Colombian Motley Boa

      We do not own a single specimen of this morph, but we would like to.  Just look at them!  Jeremy Stone produced motley's in 2000 after acquiring a pair in 1998 and is ultimately given credit for originating this particular morph.  People are often times fooled into thinking their snake is a motley when they really have "circlebacks," or circlebacks with a ladder tail.  Genuine motleys have fleckless bellies, lateral striping, a black underside past the vent, a cross connecting their eyes, and either a ladder or striped tail.  There was a motley produced by a Colombian x Colombian breeding in 2001 and is expected to be proven in 2003 (bottom photo).  The Motley trait is a codominant mutation and proves to be a promising project.  Since the motley boa is primarily a pattern morph, all the color mutations can be plugged into it.

(Top photo courtesy of Alex Barreiro)

(Bottom photo courtesy of Jon Roylance)

      Super Motley (homozygous):
      Not yet proven

* also see Hypomelanistic Motley in the "Double Allele Mutations" section below

Central American Motley Boa

      Originally imported by Alex Barreiro, these motley boas are more aberrant than the Colombian's and lack the ladder tail.  We should see more of these snakes in the near future.

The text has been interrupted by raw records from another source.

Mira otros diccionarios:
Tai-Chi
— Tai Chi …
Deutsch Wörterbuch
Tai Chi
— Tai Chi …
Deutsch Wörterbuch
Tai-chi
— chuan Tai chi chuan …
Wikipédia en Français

(Photo courtesy of Alex Barreiro)

Colombian Pastel Boa

      The pastel trait is selectively bred and often introduced to "clean up" other morphs (i.e. flecks, coloration).  Pastels are usually light in coloration, washed-out, and nearly fleckless.  Some bloodlines of pastels have impressive red and pink coloration.  The most desired bloodlines include Ronne, East Bay Vivarium, and Washington.  The animal in the photo to the right is a Ronne pastel 66% heterozygous for anerytheristic.

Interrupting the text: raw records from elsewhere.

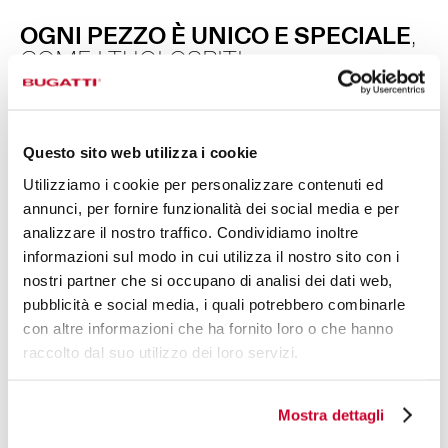
OGNI PEZZO È UNICO E SPECIALE
,
COME I TUOI OSPITI.
Aladdin nasce dall’incontro tra bellezza e funzionalità:
infatti la linea di posate è realizzata in acciaio inox 18/10,
con una ghiera intrecciata disponibile in versione lucida,
Questo sito web utilizza i cookie
dorata e argento antico, e un elegante manico realizzato
Utilizziamo i cookie per personalizzare contenuti ed
tramite la lavorazione manuale di lastre in acrilico, che
annunci, per fornire funzionalità dei social media e per
rendono ogni pezzo unico e differente per venature e
analizzare il nostro traffico. Condividiamo inoltre
densità di pagliuzze. Sono disponibili oltre 50 referenze,
informazioni sul modo in cui utilizza il nostro sito con i
per soddisfare ogni tua singola esigenza.
nostri partner che si occupano di analisi dei dati web,
pubblicità e social media, i quali potrebbero combinarle
con altre informazioni che ha fornito loro o che hanno
raccolto dal suo utilizzo dei loro servizi.
Mostra dettagli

(Photo and animal owned by Class Reptilia)

* also see Ivory and Salmon Pastel in the "Double Allele Mutations" section below

Colombian Patternless "Purple" Boa

      During the 2002 breeding season, Jeremy Stone serendipitously produced two patternless boas from a motley litter!  This may be the freakiest boa morph yet.  If this animal makes it to maturity and proves genetic, we will be seeing the likes of these for years to come.  We will keep our fingers crossed!

(Photo courtesy of Jeremy Stone)


Double Allele Mutations

Types of Colombian T-Negative Albino Boas

Snow (albino and anery):
      The first snow boa was produced by Pete Kahl in 1996.

(This is not our boa, but we would appreciate it if someone could direct us to the owner to give them credit.)

Sunglow (albino x hypo):
      These animals were first produced by Dave and Tracy Barker from VPI and Jeremy Stone in 2000.

(Photo Courtesy of VPI and Jeremy Stone)
The less intense neonate to the right is pictured below.



(Photo Courtesy of Jeremy Stone)


Albino Arabesque (albino x arabesque)- est. ?

(Photo Courtesy of Bluegrass Herp)

Types of Anerytheristic Boas

 Colombian Ghost (anery x hypo):

(Photo and animal owned by Class Reptilia)

Ivory (anery x pastel):
      These boas were first produced by Jeff Ronne.  Remember, the pastel trait is not a genetic mutation, so an ivory is a clean- washed out anerytheristic.

(Photo Courtesy of John Lokken)

Central American Ghost (anery x hypo):
      This ghost is supposedly a naturally occurring Nicaraguan ghost.  The off-chance of a pairing resulting in this animal is slim to none.  Either the Nicaraguans working at the farms are "designing" these boas, or they simply resemble ghosts.  These naturally occurring ghosts remain to be proven.

(Photo Courtesy of Amanda Burke)

Types of Colombian Hypomelanistic Boas

Salmon Pastel (hypo x pastel):  
Hypomelanistic Motley (hypo x motley):
      The first litter of hypo-motley's were produced by Jeremy Stone in 2001.  These special motley's are highly aberrant and tend to lose the typical motley pattern.

(Photo Courtesy of Jeremy Stone)

Hypomelanistic Arabesque (hypo x arabesque):
      The first hypo-arabesque's were produced by Jeremy Stone in 2002 and were mixed in with morphs unrelated to them.  The litter was fathered by two different males.

(Photo Courtesy of Jeremy Stone)

Hypomelanistic Jungle (hypo x jungle):
      A few of these magnificent looking animals were produced by Rich Ihle during the 2002 breeding season.